Dataset records →
--------------------

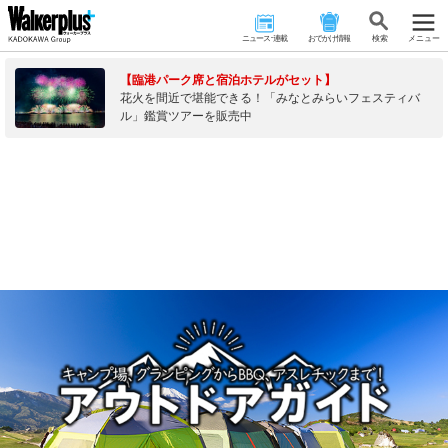
ニュース･連載
おでかけ情報
検 索
メニュー
【臨港パーク席と宿泊ホテルがセット】
花火を間近で堪能できる！「みなとみらいフェスティバ
ル」鑑賞ツアーを販売中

--------------------

Your instructions → Pictures are not part of the copy; output everything else in the records exactly.

Solution to this task →
ニュース･連載
おでかけ情報
検 索
メニュー
【臨港パーク席と宿泊ホテルがセット】
花火を間近で堪能できる！「みなとみらいフェスティバ
ル」鑑賞ツアーを販売中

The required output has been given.